- Em Washington, embaixadores de Israel e do Líbano participaram de nova rodada de negociações diretas para encerrar a ofensiva no sul do Líbano, com o Secretário de Estado Marco Rubio otimista sobre um acordo imediato, se não fosse a influência do Hezbollah.
- Relatos de conversas entre Donald Trump e o premiê Benjamin Netanyahu indicam que Trump acusa Israel de atrapalhar um acordo entre EUA e Irã, o que dificulta o fim do conflito.
- Rubio declarou que o Hezbollah é o principal obstáculo para a paz e que, sem o Irã, esse grupo não existiria, ressaltando a percepção de que Israel é o elo que torna complexo o desfecho.
- Trump afirma ter recebido garantia de Netanyahu de poupar Beirute, com o Hezbollah prometendo cessar ataques e Israel concordando em reduzir ações, segundo publicação na Truth Social.
- Analistas dizem que a agenda própria de Netanyahu pressiona os EUA e que o Irã parece ganhar tempo, o que poderia comprometer as estratégias americanas na região.
O Departamento de Estado dos EUA recebeu em Washington os embaixadores de Israel e do Líbano para uma rodada de negociações diretas sobre a ofensiva israelense no sul do Líbano. O objetivo é encerrar o confronto iniciado há quase três meses. O secretário de Estado apontou a possibilidade de um cessar-fogo, desde que haja acordo entre as partes.
A tensão entre Washington, Tel Aviv e Teerã se intensifica após a troca de mensagens entre o presidente dos EUA, Donald Trump, e o primeiro-ministro Benjamin Netanyahu. Fontes da Casa Branca relatam discordâncias sobre o papel de Israel na busca por um acordo envolvendo o Irã.
Segundo analistas, o papel de Israel na região é visto por Washington como parte de uma estratégia ampla. Os especialistas destacam que as decisões de Netanyahu têm impactos diretos sobre os interesses dos EUA no Oriente Médio e, neste momento, influenciam a condução das negociações com o Irã.
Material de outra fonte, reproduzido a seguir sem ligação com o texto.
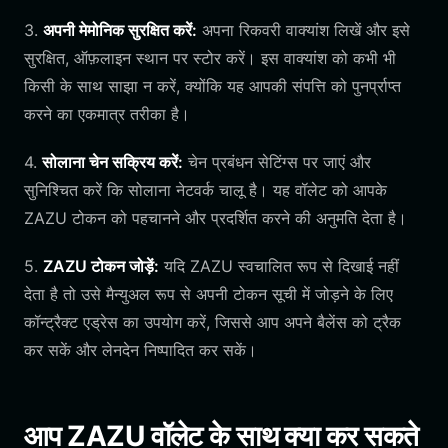
3.
अपनी मेमोनिक सुरक्षित करें:
अपना रिकवरी वाक्यांश लिखें और इसे
सुरक्षित, ऑफ़लाइन स्थान पर स्टोर करें। इस वाक्यांश को कभी भी
किसी के साथ साझा न करें, क्योंकि यह आपकी संपत्ति को पुनर्प्राप्त
करने का एकमात्र तरीका है।
4.
सोलाना चेन सक्रिय करें:
चेन प्रबंधन सेटिंग्स पर जाएं और
सुनिश्चित करें कि सोलाना नेटवर्क चालू है। यह वॉलेट को आपके
ZAZU टोकन को पहचानने और प्रदर्शित करने की अनुमति देता है।
5.
ZAZU टोकन जोड़ें:
यदि ZAZU स्वचालित रूप से दिखाई नहीं
देता है तो उसे मैन्युअल रूप से अपनी टोकन सूची में जोड़ने के लिए
कॉन्ट्रैक्ट एड्रेस का उपयोग करें, जिससे आप अपने बैलेंस को ट्रैक
कर सकें और लेनदेन निष्पादित कर सकें।
आप ZAZU वॉलेट के साथ क्या कर सकते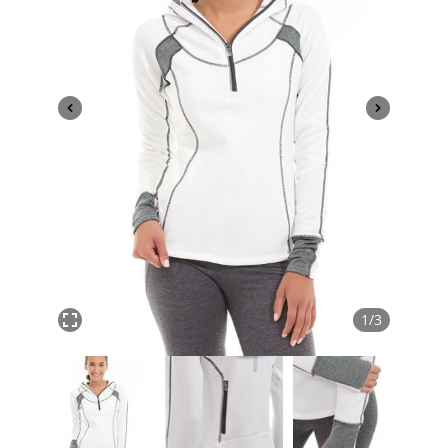
1
/
3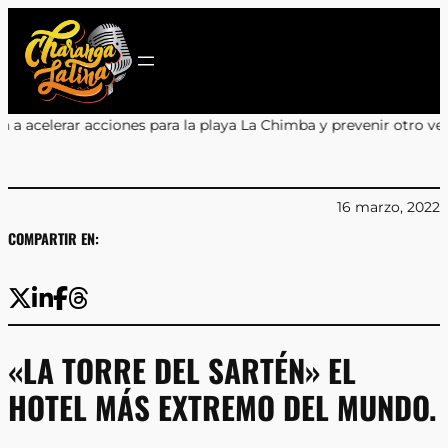
Saltar
al
contenido
 para la playa La Chimba y prevenir otro verano sin salvavidas
•
En
16 marzo, 2022
COMPARTIR EN:
«LA TORRE DEL SARTÉN» EL
HOTEL MÁS EXTREMO DEL MUNDO.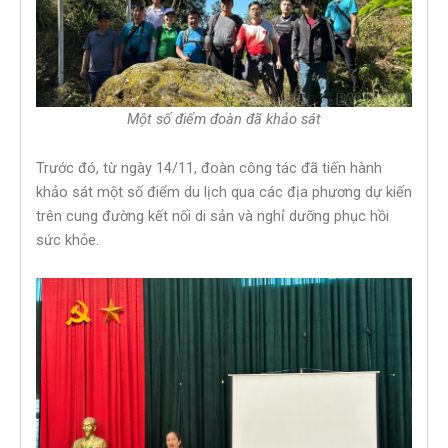
Một số điểm đoàn đã khảo sát
Trước đó, từ ngày 14/11, đoàn công tác đã tiến hành
khảo sát một số điểm du lịch qua các địa phương dự kiến
trên cung đường kết nối di sản và nghỉ dưỡng phục hồi
sức khỏe.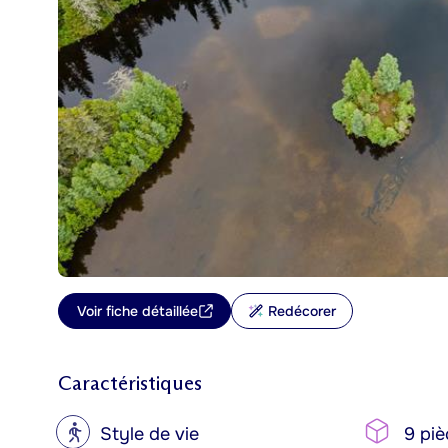
Voir fiche détaillée
Redécorer
Caractéristiques
?
Style de vie
9 piè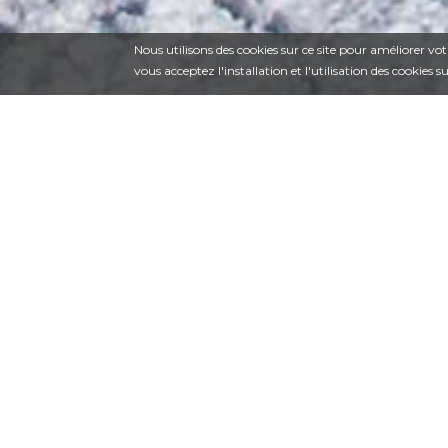
Nous utilisons des cookies sur ce site pour améliorer votr
vous acceptez l'installation et l'utilisation des cookies 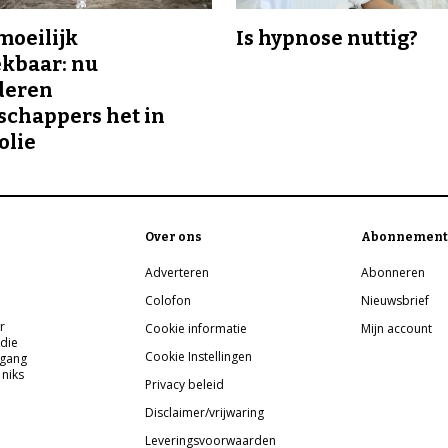
 moeilijk
Is hypnose nuttig?
kbaar: nu
deren
chappers het in
olie
Over ons
Abonnement
Adverteren
Abonneren
Colofon
Nieuwsbrief
r
Cookie informatie
Mijn account
 die
Cookie Instellingen
pgang
 niks
Privacy beleid
Disclaimer/vrijwaring
Leveringsvoorwaarden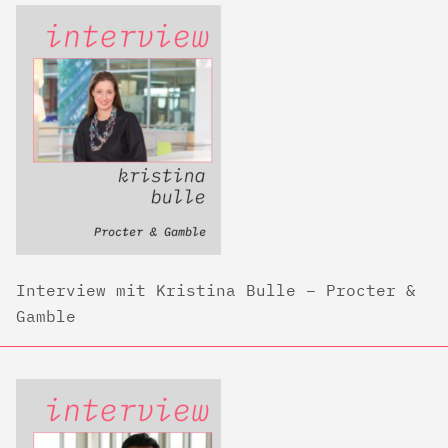
Interview mit Kristina Bulle – Procter &
Gamble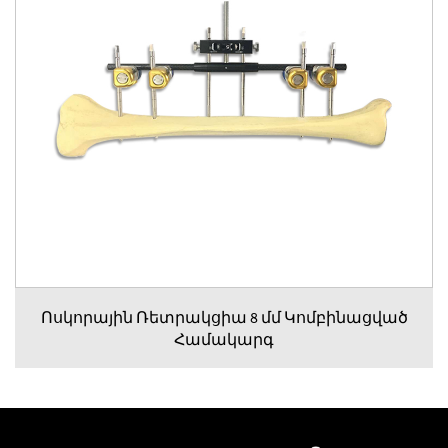
Ոսկորային Ռետրակցիա 8 մմ Կոմբինացված
Համակարգ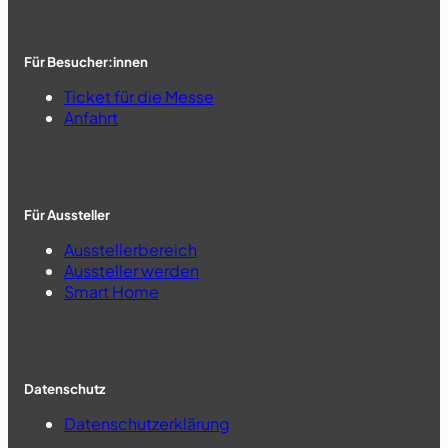
Für Besucher:innen
Ticket für die Messe
Anfahrt
Für Aussteller
Ausstellerbereich
Aussteller werden
Smart Home
Datenschutz
Datenschutzerklärung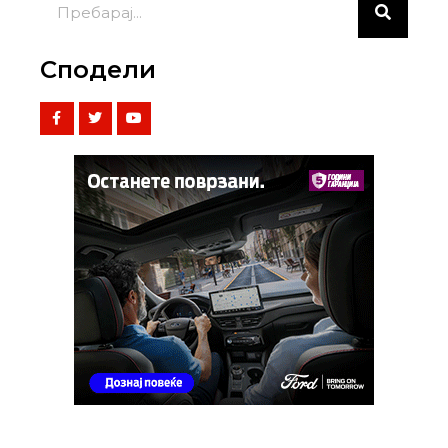
Сподели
Trump indicou ter recebido garantias de Netanyahu para evitar ataques a Beirute, enquanto o Hezbollah prometeu cessar ações militares. O pleito político nos EUA, com eleições legislativas próximas, também é apontado como fator que molda a posição de Washington.
Analistas como Gunther Rudzit, da ESPM, afirmam que a agenda de Netanyahu pode ter impactos além do Líbano e condiciona as opções dos EUA. A avaliação é de que o Irã parece negociar com maior margem de manobra, ao passo que Washington busca um desfecho rápido por razões econômicas e estratégicas.
Especialistas também destacam que, na prática, o Irã mantém influência relevante na região por meio de alianças e controle regional, o que complica acordos. A análise aponta que essa dinâmica favorece Teerã em termos de tempo político e de escolha de estratégias.
Comentário de especialistas sobre a relação entre EUA e Israel indica que esse elo, embora historicamente próximo, pode configurar entrave para a atuação dos EUA na região. A avaliação comum é de que a influência de Netanyahu sobre o timing das ações israelenses preocupa Washington.